Through the design process, I realized how iterative engineering is because designing the clamp in Fusion 360 required many rounds of modeling, printing, testing, and revising. Often the first version of a part would not fit correctly or would need adjustments to dimensions, threading, or alignment. For example, several of my prints had to be redesigned because the adjustable insert did not fit properly or the holes for screws were too small. Instead of starting over each time, I learned how to use the design timeline in Fusion 360 to modify earlier sketches and features. I also had to research alternative solutions when something did not work as expected, such as using heat set threaded inserts instead of printing threads directly into the plastic. This process showed me that engineering is rarely about getting the design right the first time.

Another important lesson from this project was the value of working with real people. Meeting with the team at Atrium helped guide many of our design decisions because they could explain how the devices are actually used by patients. For example, during one meeting we learned how important having a water bottle holder that can attach to a wheelchair mount is because some of the patients have issues with regulating blood pressure. This experience made me realize how many every day functions I never think about doing, but it is actually a priviledge to have the ability to do them.

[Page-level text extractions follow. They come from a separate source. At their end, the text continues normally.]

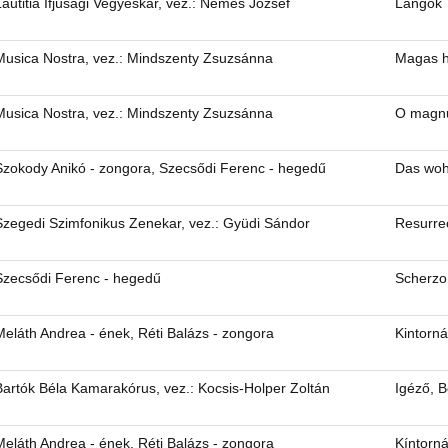
Lautitia Ifjúsági Vegyeskar, vez.: Nemes József
Lángok
Musica Nostra, vez.: Mindszenty Zsuzsánna
Magas he
Musica Nostra, vez.: Mindszenty Zsuzsánna
O magn
Szokody Anikó - zongora, Szecsődi Ferenc - hegedű
Das woh
Szegedi Szimfonikus Zenekar, vez.: Gyüdi Sándor
Resurre
Szecsődi Ferenc - hegedű
Scherzo
Meláth Andrea - ének, Réti Balázs - zongora
Kintorná
Bartók Béla Kamarakórus, vez.: Kocsis-Holper Zoltán
Igéző, B
Meláth Andrea - ének, Réti Balázs - zongora
Kíntorn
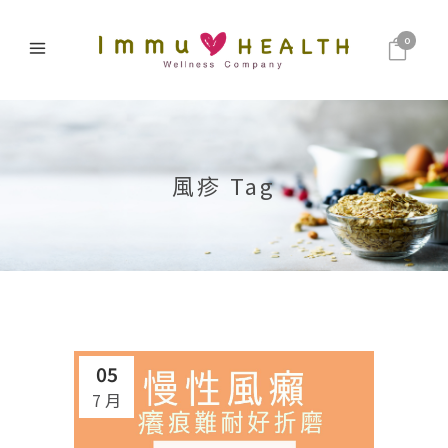
0
風疹 Tag
05
7 月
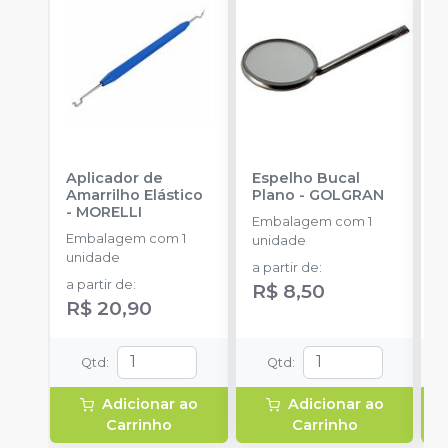
Aplicador de
Espelho Bucal
E
Amarrilho Elástico
Plano
-
GOLGRAN
F
-
MORELLI
Q
Embalagem com 1
Embalagem com 1
E
unidade
unidade
u
a partir de
:
a partir de
:
R$ 8,50
R$ 20,90
Qtd
:
Qtd
:
Adicionar ao
Adicionar ao
Carrinho
Carrinho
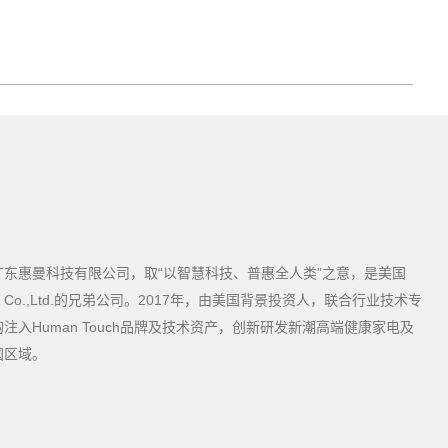
所属广东惠曼科技有限公司，取“以智慧科技、普惠全人类”之意，是美国
nology Co.,Ltd.的兄弟公司。2017年，由美国背景投资人，联合行业技术专
入Human Touch品牌及技术资产，创新研发新潮高端健康家电及
国区域。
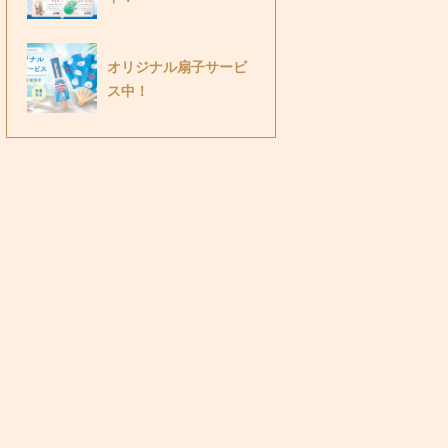
オリジナル扇子サービ
ス中！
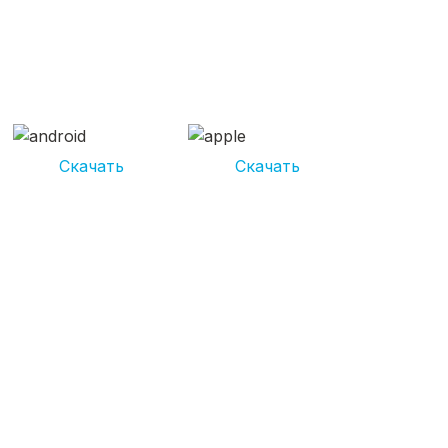
СКАЧИВАЙ ПРИЛОЖЕНИЕ
UNIKOR УСЛУГИ
И получай кешбэк от 5 000 рублей*
Скачать
Скачать
*Размер кэшбека зависит от вида услуг. Не является публичной
офертой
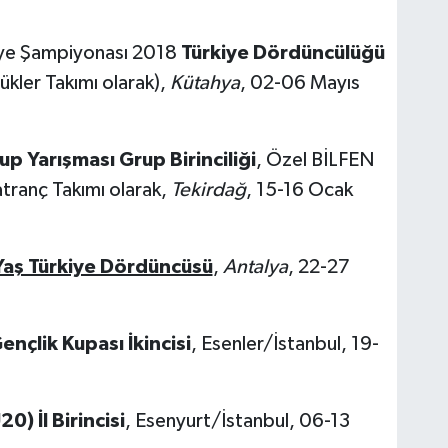
kiye Şampiyonası 2018
Türkiye Dördüncülüğü
kler Takımı olarak),
Kütahya
, 02-06 Mayıs
p Yarışması Grup Birinciliği
, Özel BİLFEN
tranç Takımı olarak,
Tekirdağ
, 15-16 Ocak
Yaş Türkiye Dördüncüsü
,
Antalya
, 22-27
nçlik Kupası İkincisi
, Esenler/İstanbul, 19-
) İl Birincisi
, Esenyurt/İstanbul, 06-13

This project also helped me learn more about myself as an engineer and leader. I realized that I enjoy the challenge of solving design problems and figuring out how different components fit together. At the same time, I learned that patience and persistence are essential when working on a long-term project. Many parts of the clamp required multiple attempts before they worked correctly, and each mistake became an opportunity to improve the design. I also gained confidence in my ability to communicate professionally with collaborators and take responsibility for a key part of the project.

If I were to continue this project, my next steps would focus on refining and validating the clamp design. I would complete the integration of the heat set threaded inserts and continue testing the printed clamp to ensure it is durable and stable when supporting the mount. I would also work on replicating the spring mechanism and exploring the alternative design that allows the modular hose to snap directly onto the clamp. After finalizing the design, I would want to test the clamp with the hospital staff and gather feedback from actual users. This would allow me to make final improvements and ensure that the design is reliable, affordable, and practical for clinical use.